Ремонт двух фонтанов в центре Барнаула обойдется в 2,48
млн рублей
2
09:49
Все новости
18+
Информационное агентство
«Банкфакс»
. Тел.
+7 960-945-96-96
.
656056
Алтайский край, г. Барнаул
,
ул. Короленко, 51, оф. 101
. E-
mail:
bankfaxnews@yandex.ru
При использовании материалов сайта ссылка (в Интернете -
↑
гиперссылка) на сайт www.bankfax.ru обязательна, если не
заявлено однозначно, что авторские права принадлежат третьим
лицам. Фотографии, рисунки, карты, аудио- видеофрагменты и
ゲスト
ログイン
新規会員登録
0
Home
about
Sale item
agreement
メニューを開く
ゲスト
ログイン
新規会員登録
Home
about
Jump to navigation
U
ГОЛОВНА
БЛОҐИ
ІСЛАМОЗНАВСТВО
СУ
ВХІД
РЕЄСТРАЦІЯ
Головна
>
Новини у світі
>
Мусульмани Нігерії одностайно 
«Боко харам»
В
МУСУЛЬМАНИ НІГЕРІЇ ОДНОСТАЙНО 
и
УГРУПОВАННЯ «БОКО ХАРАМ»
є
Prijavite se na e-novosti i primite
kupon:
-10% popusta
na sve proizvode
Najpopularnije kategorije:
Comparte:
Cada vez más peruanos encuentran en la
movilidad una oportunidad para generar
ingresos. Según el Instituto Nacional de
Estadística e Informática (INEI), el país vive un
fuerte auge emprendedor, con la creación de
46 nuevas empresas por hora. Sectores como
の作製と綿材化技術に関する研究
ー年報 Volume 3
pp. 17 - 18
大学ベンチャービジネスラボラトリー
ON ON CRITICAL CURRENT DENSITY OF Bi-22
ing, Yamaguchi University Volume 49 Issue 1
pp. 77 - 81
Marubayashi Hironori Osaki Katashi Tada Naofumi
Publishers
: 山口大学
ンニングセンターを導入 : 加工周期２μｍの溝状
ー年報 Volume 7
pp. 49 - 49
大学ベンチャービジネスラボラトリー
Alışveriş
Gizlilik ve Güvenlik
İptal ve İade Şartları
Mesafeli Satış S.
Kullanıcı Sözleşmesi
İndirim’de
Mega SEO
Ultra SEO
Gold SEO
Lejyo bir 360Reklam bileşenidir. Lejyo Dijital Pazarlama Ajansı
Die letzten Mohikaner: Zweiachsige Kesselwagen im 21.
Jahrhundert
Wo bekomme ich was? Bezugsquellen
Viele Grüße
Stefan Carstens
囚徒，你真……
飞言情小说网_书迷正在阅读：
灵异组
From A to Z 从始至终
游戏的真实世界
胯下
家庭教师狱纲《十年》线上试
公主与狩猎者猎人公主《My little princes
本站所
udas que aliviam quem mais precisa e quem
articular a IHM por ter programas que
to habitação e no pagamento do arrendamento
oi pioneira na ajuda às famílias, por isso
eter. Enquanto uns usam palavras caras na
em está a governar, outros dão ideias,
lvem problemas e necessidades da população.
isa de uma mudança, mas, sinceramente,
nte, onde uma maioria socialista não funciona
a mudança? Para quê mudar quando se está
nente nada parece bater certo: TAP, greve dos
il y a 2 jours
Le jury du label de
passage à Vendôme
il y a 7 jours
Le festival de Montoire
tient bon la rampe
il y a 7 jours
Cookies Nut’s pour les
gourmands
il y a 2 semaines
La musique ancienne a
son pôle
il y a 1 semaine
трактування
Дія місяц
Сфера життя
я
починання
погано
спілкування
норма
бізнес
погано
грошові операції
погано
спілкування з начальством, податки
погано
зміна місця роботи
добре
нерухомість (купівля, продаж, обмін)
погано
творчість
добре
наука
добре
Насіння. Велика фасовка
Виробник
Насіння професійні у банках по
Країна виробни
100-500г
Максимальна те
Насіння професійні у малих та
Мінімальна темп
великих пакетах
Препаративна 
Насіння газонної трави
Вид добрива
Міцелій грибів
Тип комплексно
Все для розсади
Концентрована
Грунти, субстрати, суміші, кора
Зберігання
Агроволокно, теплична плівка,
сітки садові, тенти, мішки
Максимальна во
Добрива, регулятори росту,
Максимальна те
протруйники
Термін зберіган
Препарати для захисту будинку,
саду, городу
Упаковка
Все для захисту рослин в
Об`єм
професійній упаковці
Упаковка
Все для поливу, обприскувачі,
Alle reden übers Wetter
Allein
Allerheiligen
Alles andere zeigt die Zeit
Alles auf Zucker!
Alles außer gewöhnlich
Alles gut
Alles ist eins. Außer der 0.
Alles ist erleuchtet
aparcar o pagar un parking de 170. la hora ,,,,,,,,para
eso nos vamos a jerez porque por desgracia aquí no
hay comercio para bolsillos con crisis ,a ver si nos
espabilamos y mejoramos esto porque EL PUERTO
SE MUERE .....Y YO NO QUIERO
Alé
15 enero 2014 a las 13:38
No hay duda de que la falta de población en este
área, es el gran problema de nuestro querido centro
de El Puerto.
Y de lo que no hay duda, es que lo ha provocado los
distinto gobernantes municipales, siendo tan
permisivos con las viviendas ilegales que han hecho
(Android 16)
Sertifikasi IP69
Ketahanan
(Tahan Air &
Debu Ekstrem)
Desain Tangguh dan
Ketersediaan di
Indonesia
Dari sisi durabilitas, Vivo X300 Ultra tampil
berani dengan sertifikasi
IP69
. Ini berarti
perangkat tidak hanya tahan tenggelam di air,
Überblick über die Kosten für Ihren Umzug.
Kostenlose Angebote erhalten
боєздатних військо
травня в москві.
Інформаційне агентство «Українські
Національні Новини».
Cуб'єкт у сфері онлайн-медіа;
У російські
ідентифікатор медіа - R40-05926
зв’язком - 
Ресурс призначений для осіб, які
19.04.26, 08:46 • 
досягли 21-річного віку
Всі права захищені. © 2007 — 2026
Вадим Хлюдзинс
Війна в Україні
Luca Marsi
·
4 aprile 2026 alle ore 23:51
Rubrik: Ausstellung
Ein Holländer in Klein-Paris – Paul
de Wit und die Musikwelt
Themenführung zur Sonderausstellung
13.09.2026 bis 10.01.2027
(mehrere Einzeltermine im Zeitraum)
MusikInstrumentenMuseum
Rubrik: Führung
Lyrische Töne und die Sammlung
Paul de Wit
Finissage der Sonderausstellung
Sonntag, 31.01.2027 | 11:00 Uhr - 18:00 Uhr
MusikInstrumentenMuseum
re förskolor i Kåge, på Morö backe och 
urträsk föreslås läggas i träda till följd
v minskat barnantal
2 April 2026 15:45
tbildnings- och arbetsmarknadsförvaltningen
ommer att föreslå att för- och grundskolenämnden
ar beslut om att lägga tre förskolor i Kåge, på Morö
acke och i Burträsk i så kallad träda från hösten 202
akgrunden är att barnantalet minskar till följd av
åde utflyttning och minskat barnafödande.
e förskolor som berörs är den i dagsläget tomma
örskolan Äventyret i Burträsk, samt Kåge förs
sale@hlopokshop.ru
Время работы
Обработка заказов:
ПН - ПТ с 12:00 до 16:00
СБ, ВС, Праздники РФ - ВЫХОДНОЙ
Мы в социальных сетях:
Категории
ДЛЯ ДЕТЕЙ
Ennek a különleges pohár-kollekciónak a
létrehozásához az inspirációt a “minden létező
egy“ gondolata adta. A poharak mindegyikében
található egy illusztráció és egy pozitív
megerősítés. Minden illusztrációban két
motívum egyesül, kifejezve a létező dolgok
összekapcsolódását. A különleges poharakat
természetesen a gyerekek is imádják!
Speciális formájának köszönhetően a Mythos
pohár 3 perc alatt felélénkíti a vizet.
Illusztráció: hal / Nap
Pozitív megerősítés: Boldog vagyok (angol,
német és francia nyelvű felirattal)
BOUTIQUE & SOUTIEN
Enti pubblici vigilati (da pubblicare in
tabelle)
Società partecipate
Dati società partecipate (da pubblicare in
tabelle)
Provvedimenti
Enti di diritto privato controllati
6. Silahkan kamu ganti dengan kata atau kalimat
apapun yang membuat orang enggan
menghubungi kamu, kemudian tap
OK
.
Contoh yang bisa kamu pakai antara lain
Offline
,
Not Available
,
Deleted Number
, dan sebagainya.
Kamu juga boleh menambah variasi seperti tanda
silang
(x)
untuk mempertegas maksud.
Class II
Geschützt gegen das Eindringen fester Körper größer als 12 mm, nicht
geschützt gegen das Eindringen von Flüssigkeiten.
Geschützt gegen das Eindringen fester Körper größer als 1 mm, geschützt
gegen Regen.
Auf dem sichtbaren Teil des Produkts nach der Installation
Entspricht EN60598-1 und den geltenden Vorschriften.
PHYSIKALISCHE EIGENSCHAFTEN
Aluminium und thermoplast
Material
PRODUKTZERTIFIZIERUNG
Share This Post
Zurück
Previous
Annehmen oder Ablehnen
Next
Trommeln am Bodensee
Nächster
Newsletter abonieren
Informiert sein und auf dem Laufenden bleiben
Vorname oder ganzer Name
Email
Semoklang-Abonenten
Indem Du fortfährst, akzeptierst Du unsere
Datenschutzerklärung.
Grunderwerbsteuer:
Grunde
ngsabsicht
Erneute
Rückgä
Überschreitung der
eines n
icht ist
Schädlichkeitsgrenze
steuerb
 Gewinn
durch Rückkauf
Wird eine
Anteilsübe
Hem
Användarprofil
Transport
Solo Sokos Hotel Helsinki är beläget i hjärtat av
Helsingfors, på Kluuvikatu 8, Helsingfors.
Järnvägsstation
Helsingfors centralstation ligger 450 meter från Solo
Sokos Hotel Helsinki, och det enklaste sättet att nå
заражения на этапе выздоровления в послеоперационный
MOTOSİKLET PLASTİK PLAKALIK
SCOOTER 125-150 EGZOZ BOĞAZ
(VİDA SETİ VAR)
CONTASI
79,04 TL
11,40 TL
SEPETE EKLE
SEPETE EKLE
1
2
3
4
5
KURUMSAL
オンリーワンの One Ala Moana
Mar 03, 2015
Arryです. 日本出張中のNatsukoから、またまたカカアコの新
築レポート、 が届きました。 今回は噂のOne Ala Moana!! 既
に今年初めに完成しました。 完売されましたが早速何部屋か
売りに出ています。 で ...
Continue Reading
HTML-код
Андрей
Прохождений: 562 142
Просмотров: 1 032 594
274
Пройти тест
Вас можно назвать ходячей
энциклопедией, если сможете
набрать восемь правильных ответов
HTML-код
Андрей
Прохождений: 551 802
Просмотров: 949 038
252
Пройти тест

Assignment.
Pick out every line of the listing containing the word "Körper", and show those lines.

Answer to the problem.
Geschützt gegen das Eindringen fester Körper größer als 12 mm, nicht
Geschützt gegen das Eindringen fester Körper größer als 1 mm, geschützt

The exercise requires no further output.